- [What you need to do]: Copy, from the entries below, each line in which the string "crosslink" appears.

- [Extracted material]:
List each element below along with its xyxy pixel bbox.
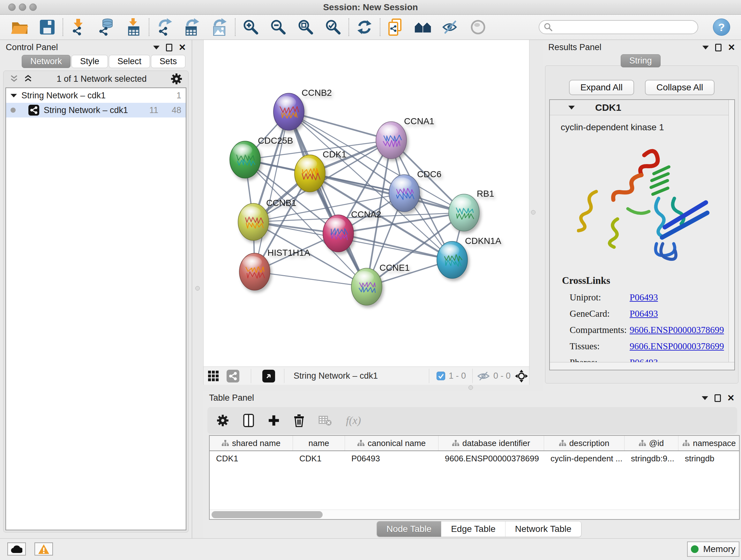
string-view-badge-icon[interactable]: [226, 367, 239, 385]
crosslink-link[interactable]: P06493: [630, 292, 658, 303]
control-panel-tabs: NetworkStyleSelectSets: [22, 55, 192, 68]
tab-node-table[interactable]: Node Table: [377, 521, 441, 537]
close-panel-icon[interactable]: ✕: [179, 44, 186, 51]
network-node-RB1[interactable]: RB1: [449, 189, 494, 231]
tab-network[interactable]: Network: [22, 55, 71, 68]
bottom-splitter-handle[interactable]: [468, 385, 473, 390]
expand-all-button[interactable]: Expand All: [569, 80, 634, 95]
crosslink-link[interactable]: 9606.ENSP00000378699: [630, 341, 724, 352]
float-panel-icon[interactable]: [715, 44, 722, 51]
entry-disclosure-icon[interactable]: [568, 106, 575, 110]
zoom-fit-icon[interactable]: [297, 18, 315, 36]
entry-vertical-scrollbar[interactable]: [729, 100, 734, 362]
import-table-icon[interactable]: [125, 18, 142, 36]
help-button[interactable]: ?: [713, 18, 730, 36]
network-options-gear-icon[interactable]: [171, 73, 183, 85]
show-columns-icon[interactable]: [243, 414, 254, 427]
table-cell[interactable]: CDK1: [293, 451, 345, 466]
warning-button[interactable]: [35, 543, 53, 556]
zoom-window-button[interactable]: [29, 3, 37, 11]
network-node-CCNE1[interactable]: CCNE1: [351, 263, 410, 305]
open-session-icon[interactable]: [11, 18, 29, 36]
export-image-icon[interactable]: [211, 18, 228, 36]
table-cell[interactable]: 9606.ENSP00000378699: [439, 451, 544, 466]
export-network-icon[interactable]: [156, 18, 174, 36]
table-row[interactable]: CDK1CDK1P064939606.ENSP00000378699cyclin…: [210, 451, 739, 466]
open-in-window-icon[interactable]: [262, 367, 275, 385]
network-graph[interactable]: CCNB2CCNA1CDC25BCDK1CDC6RB1CCNB1CCNA2CDK…: [204, 40, 529, 366]
network-edge[interactable]: [255, 272, 367, 287]
tab-network-table[interactable]: Network Table: [506, 521, 581, 537]
close-panel-icon[interactable]: ✕: [728, 44, 735, 51]
zoom-out-icon[interactable]: [269, 18, 287, 36]
collapse-panel-icon[interactable]: [702, 396, 708, 400]
first-neighbors-icon[interactable]: [414, 18, 432, 36]
crosslink-row: Tissues:9606.ENSP00000378699: [550, 341, 726, 352]
close-panel-icon[interactable]: ✕: [727, 394, 735, 402]
search-input[interactable]: [553, 22, 697, 32]
tab-style[interactable]: Style: [71, 55, 108, 68]
close-window-button[interactable]: [8, 3, 16, 11]
column-header-database-identifier[interactable]: database identifier: [439, 436, 544, 450]
show-all-icon[interactable]: [469, 18, 487, 36]
network-node-CCNB1[interactable]: CCNB1: [238, 198, 296, 240]
collapse-panel-icon[interactable]: [702, 46, 709, 50]
export-table-icon[interactable]: [183, 18, 201, 36]
minimize-window-button[interactable]: [19, 3, 26, 11]
column-header-canonical-name[interactable]: canonical name: [345, 436, 439, 450]
network-node-CCNA1[interactable]: CCNA1: [376, 116, 434, 159]
refresh-icon[interactable]: [355, 18, 374, 36]
crosslink-link[interactable]: 9606.ENSP00000378699: [630, 325, 724, 335]
crosslink-link[interactable]: P06493: [630, 308, 658, 319]
import-network-icon[interactable]: [70, 18, 87, 36]
tab-edge-table[interactable]: Edge Table: [441, 521, 506, 537]
collection-disclosure-icon[interactable]: [10, 94, 17, 98]
float-panel-icon[interactable]: [166, 44, 172, 51]
memory-button[interactable]: Memory: [687, 542, 739, 557]
entry-horizontal-scrollbar[interactable]: [550, 362, 734, 370]
column-header-shared-name[interactable]: shared name: [210, 436, 293, 450]
table-cell[interactable]: stringdb: [678, 451, 740, 466]
network-node-CDKN1A[interactable]: CDKN1A: [437, 236, 501, 278]
column-header-description[interactable]: description: [544, 436, 624, 450]
network-canvas[interactable]: CCNB2CCNA1CDC25BCDK1CDC6RB1CCNB1CCNA2CDK…: [203, 40, 529, 367]
collapse-panel-icon[interactable]: [153, 46, 159, 50]
save-session-icon[interactable]: [38, 18, 56, 36]
tab-select[interactable]: Select: [109, 55, 150, 68]
scrollbar-thumb[interactable]: [212, 511, 323, 518]
tab-string[interactable]: String: [621, 54, 661, 67]
collapse-all-networks-icon[interactable]: [23, 75, 33, 83]
column-header-name[interactable]: name: [293, 436, 345, 450]
duplicate-network-icon[interactable]: [387, 18, 405, 36]
table-cell[interactable]: P06493: [345, 451, 439, 466]
table-cell[interactable]: cyclin-dependent ...: [544, 451, 624, 466]
network-edge[interactable]: [338, 233, 452, 260]
table-cell[interactable]: stringdb:9...: [624, 451, 678, 466]
table-horizontal-scrollbar[interactable]: [210, 509, 739, 519]
zoom-selected-icon[interactable]: [324, 18, 342, 36]
expand-all-networks-icon[interactable]: [9, 75, 19, 83]
delete-column-trash-icon[interactable]: [293, 414, 305, 427]
float-panel-icon[interactable]: [715, 394, 721, 402]
import-database-icon[interactable]: [97, 18, 115, 36]
zoom-in-icon[interactable]: [242, 18, 260, 36]
network-collection-row[interactable]: String Network – cdk1 1: [6, 88, 186, 103]
hide-selected-icon[interactable]: [442, 18, 460, 36]
pan-crosshair-icon[interactable]: [515, 367, 528, 385]
network-node-HIST1H1A[interactable]: HIST1H1A: [239, 248, 310, 290]
network-edge[interactable]: [289, 112, 367, 287]
left-splitter-handle[interactable]: [195, 286, 200, 291]
selected-checkbox-icon[interactable]: [436, 367, 445, 385]
tab-sets[interactable]: Sets: [151, 55, 185, 68]
hidden-eye-slash-icon[interactable]: [477, 367, 490, 385]
column-header-namespace[interactable]: namespace: [678, 436, 740, 450]
network-row[interactable]: String Network – cdk1 11 48: [6, 103, 186, 118]
column-header--id[interactable]: @id: [624, 436, 678, 450]
grid-view-icon[interactable]: [208, 367, 219, 385]
create-column-plus-icon[interactable]: [268, 415, 280, 426]
cloud-button[interactable]: [7, 543, 26, 556]
right-splitter-handle[interactable]: [531, 210, 536, 214]
collapse-all-button[interactable]: Collapse All: [645, 80, 715, 95]
table-options-gear-icon[interactable]: [216, 414, 229, 427]
table-cell[interactable]: CDK1: [210, 451, 293, 466]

- [Completed task]:
crosslink-link[interactable]: P06493: [630, 292, 658, 303]
crosslink-link[interactable]: 9606.ENSP00000378699: [630, 341, 724, 352]
crosslink-row: Tissues:9606.ENSP00000378699: [550, 341, 726, 352]
crosslink-link[interactable]: 9606.ENSP00000378699: [630, 325, 724, 335]
crosslink-link[interactable]: P06493: [630, 308, 658, 319]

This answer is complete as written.